O objetivo da comissão, presidida pelo deputado mineiro Júlio Delgado (PSB), foi reunir informações para que, ao final dos trabalhos, sejam propostas formas de minimizar o risco da ocorrência de novas tragédias.
Creche

Sobre a paralisação temporária das atividades da creche D. Luciano Mendes de Almeida, localizada no bairro Residencial e muito próxima à barragem Casa de Pedra da Companhia Siderúrgica Nacional, o prefeito José de Freitas Cordeiro – Zelinho, explicou que a medida foi tomada em resposta à sensação de pânico reportada por profissionais da educação e a própria comunidade. Cumprindo o que foi acordado em audiência de conciliação intermediada pelo Ministério Público Estadual, a Prefeitura apresentou à Justiça o local provisório para retomada das aulas, cuja adequação às atividades educacionais deve ser custeada pela CSN.

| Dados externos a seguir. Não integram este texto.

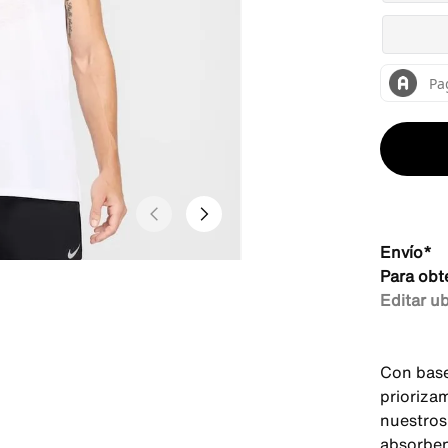
Envío*
Para obt
Editar u
Con base
prioriza
nuestros 
absorben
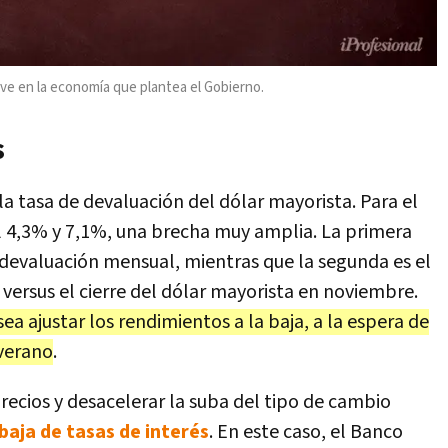
ve en la economía que plantea el Gobierno.
s
a tasa de devaluación del dólar mayorista. Para el
l 4,3% y 7,1%, una brecha muy amplia. La primera
a devaluación mensual, mientras que la segunda es el
 versus el cierre del dólar mayorista en noviembre.
ea ajustar los rendimientos a la baja, a la espera de
 verano
.
recios y desacelerar la suba del tipo de cambio
baja de tasas de interés
. En este caso, el Banco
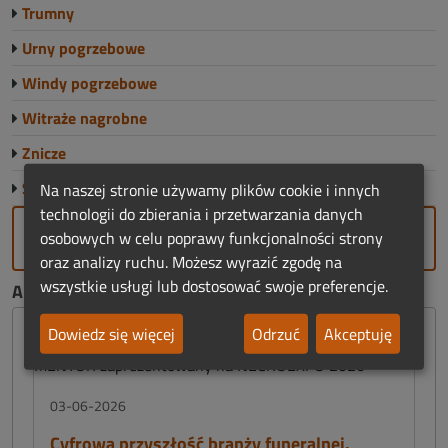
Trumny
Urny pogrzebowe
Windy pogrzebowe
Witraże nagrobne
Znicze
Sklep Funeralny
Na naszej stronie używamy plików cookie i innych
technologii do zbierania i przetwarzania danych
DODAJ FIRMĘ
osobowych w celu poprawy funkcjonalności strony
oraz analizy ruchu. Możesz wyrazić zgodę na
wszystkie usługi lub dostosować swoje preferencje.
AKTUALNOŚCI FUNERALNE:
Dowiedz się więcej
Odrzuć
Akceptuję
03-06-2026
Cyfrowa przyszłość branży funeralnej.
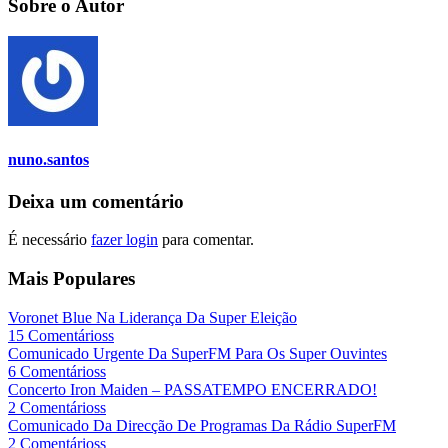
Sobre o Autor
nuno.santos
Deixa um comentário
É necessário
fazer login
para comentar.
Mais Populares
Voronet Blue Na Liderança Da Super Eleição
15 Comentárioss
Comunicado Urgente Da SuperFM Para Os Super Ouvintes
6 Comentárioss
Concerto Iron Maiden – PASSATEMPO ENCERRADO!
2 Comentárioss
Comunicado Da Direcção De Programas Da Rádio SuperFM
2 Comentárioss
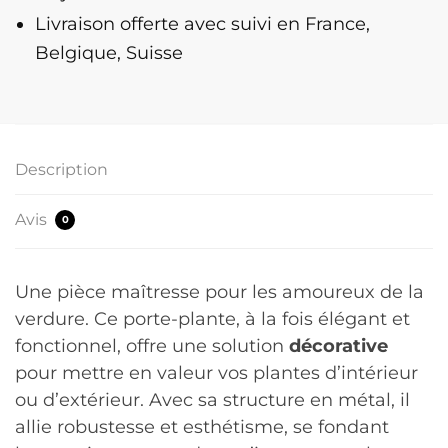
Livraison offerte
avec suivi en France,
Belgique, Suisse
Description
Avis
0
Une pièce maîtresse pour les amoureux de la
verdure. Ce porte-plante, à la fois élégant et
fonctionnel, offre une solution
décorative
pour mettre en valeur vos plantes d’intérieur
ou d’extérieur. Avec sa structure en métal, il
allie robustesse et esthétisme, se fondant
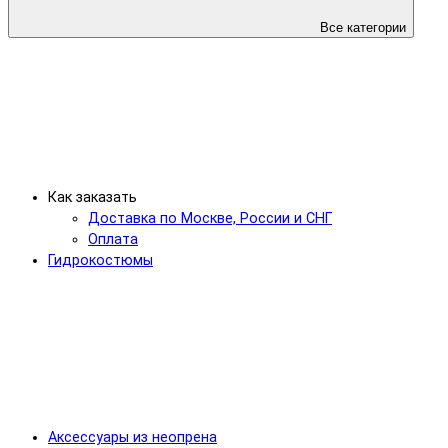
Все категории
Как заказать
Доставка по Москве, России и СНГ
Оплата
Гидрокостюмы
Аксессуары из неопрена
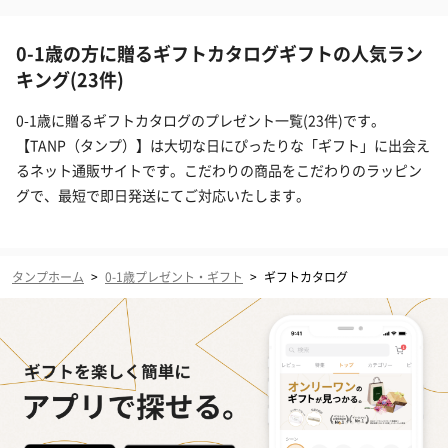
0-1歳の方に贈るギフトカタログギフトの人気ラン
キング(23件)
0-1歳に贈るギフトカタログのプレゼント一覧(23件)です。
【TANP（タンプ）】は大切な日にぴったりな「ギフト」に出会え
るネット通販サイトです。こだわりの商品をこだわりのラッピン
グで、最短で即日発送にてご対応いたします。
タンプホーム
>
0-1歳プレゼント・ギフト
>
ギフトカタログ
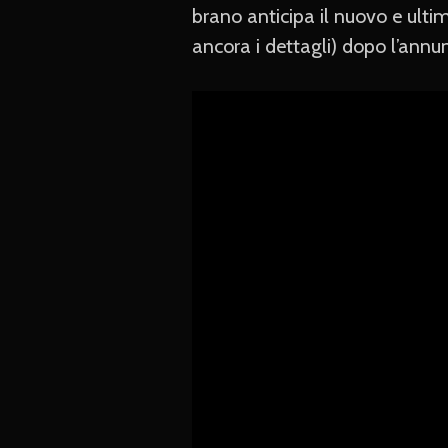
brano anticipa il nuovo e ulti
ancora i dettagli) dopo l’annunc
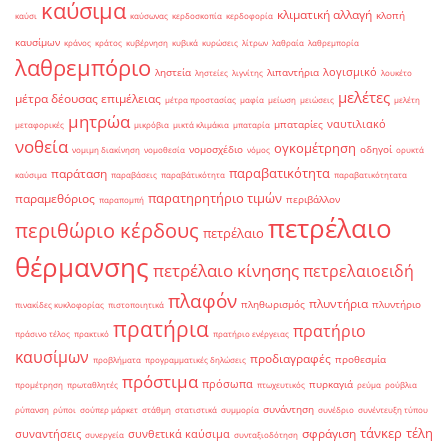
καύσιμα
κλιματική αλλαγή
κλοπή
καύσι
καύσωνας
κερδοσκοπία
κερδοφορία
καυσίμων
κράνος
κράτος
κυβέρνηση
κυβικά
κυρώσεις
λίτρων
λαθραία
λαθρεμπορία
λαθρεμπόριο
λογισμικό
ληστεία
λιπαντήρια
ληστείες
λιγνίτης
λουκέτο
μελέτες
μέτρα δέουσας επιμέλειας
μέτρα προστασίας
μαφία
μείωση
μειώσεις
μελέτη
μητρώα
ναυτιλιακό
μπαταρίες
μεταφορικές
μικρόβια
μικτά κλιμάκια
μπαταρία
νοθεία
ογκομέτρηση
νομοσχέδιο
οδηγοί
νομιμη διακίνηση
νομοθεσία
νόμος
ορυκτά
παραβατικότητα
παράταση
καύσιμα
παραβάσεις
παραβάτικότητα
παραβατικότητατα
παρατηρητήριο τιμών
παραμεθόριος
περιβάλλον
παραπομπή
πετρέλαιο
περιθώριο κέρδους
πετρέλαιο
θέρμανσης
πετρέλαιο κίνησης
πετρελαιοειδή
πλαφόν
πλυντήρια
πληθωρισμός
πλυντήριο
πινακίδες κυκλοφορίας
πιστοποιητικά
πρατήρια
πρατήριο
πράσινο τέλος
πρακτικό
πρατήριο ενέργειας
καυσίμων
προδιαγραφές
προθεσμία
προβλήματα
προγραμματικές δηλώσεις
πρόστιμα
πρόσωπα
πυρκαγιά
προμέτρηση
πρωταθλητές
πτωχευτικός
ρεύμα
ρούβλια
συνάντηση
ρύπανση
ρύποι
σούπερ μάρκετ
στάθμη
στατιστικά
συμμορία
συνέδριο
συνέντευξη τύπου
τάνκερ
τέλη
σφράγιση
συναντήσεις
συνθετικά καύσιμα
συνεργεία
συνταξιοδότηση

O promotor de Justiça Vinícius Alcântara Galvão informou que Ação Civil Pública movida pelo Ministério Público também prevê a construção de prédios para abrigar a nova creche e uma escola. Durante a audiência, ele listou ações desenvolvidas pelo MP, como a recomendação de realocação pela Companhia Siderúrgica Nacional das famílias residentes próximo à barragem Casa de Pedra: “O primeiro pedido desta ação, referente à creche e à escola, já foi atendido pelo Judiciário, mas falta a Prefeitura apresentar um prédio em condições de funcionamento. Os alunos que estudavam na escola foram realocados em outras escolas, mas a creche não está funcionando. Também houve uma audiência para que o Judiciário tivesse contato direto com as demandas da população que reside logo abaixo da barragem. A partir desta audiência de justificação, a juíza está em condições de analisar o pedido liminar referente ao pagamento de aluguel social aos moradores que queiram se mudar. O pedido final da ação se refere ao reassentamento ou à indenização às famílias”.
CSN
O gerente-geral de Exploração Geológica da CSN, Henrile Meireles, destacou que a CSN atua há 26 anos como empresa privada e que a mina funciona há 106 anos. “Nós não temos registro de acidentes com barragem no complexo de Casa de Pedra“, afirmou. O representante da empresa mineradora também reafirmou o compromisso de filtrar os rejeitos a seco. “Somos a única mineradora do mundo que vai fazer 100% da filtragem de rejeito em grande escala. Nós visitamos, em 2017, a mineradora Vallourec, que faz a filtragem de rejeito em um volume pequeno, que corresponde a 1/8 do que nós produzimos. Desenvolvemos, durante um ano e conseguimos concretizar a tecnologia de filtragem em larga escala. Assumimos, perante a Prefeitura, em primeira mão, que a partir de 1º de janeiro de 2020 não disporemos mais na barragem e filtraremos 100% do nosso rejeito”, concluiu.